= EXERCISE DESCRIPTION =
Copy every record below exactly as written, but leave out the pictures.

(Items listed in a dataset)
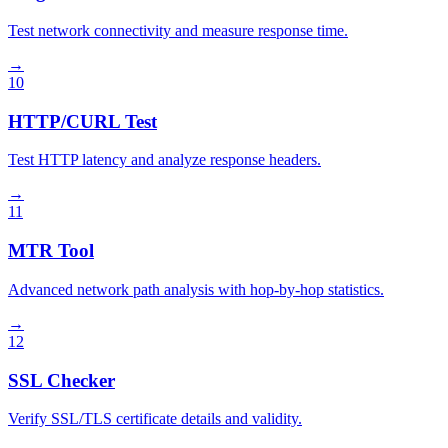
Test network connectivity and measure response time.
→
10
HTTP/CURL Test
Test HTTP latency and analyze response headers.
→
11
MTR Tool
Advanced network path analysis with hop-by-hop statistics.
→
12
SSL Checker
Verify SSL/TLS certificate details and validity.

= TASK ANSWER =
Test network connectivity and measure response time.
→
10
HTTP/CURL Test
Test HTTP latency and analyze response headers.
→
11
MTR Tool
Advanced network path analysis with hop-by-hop statistics.
→
12
SSL Checker
Verify SSL/TLS certificate details and validity.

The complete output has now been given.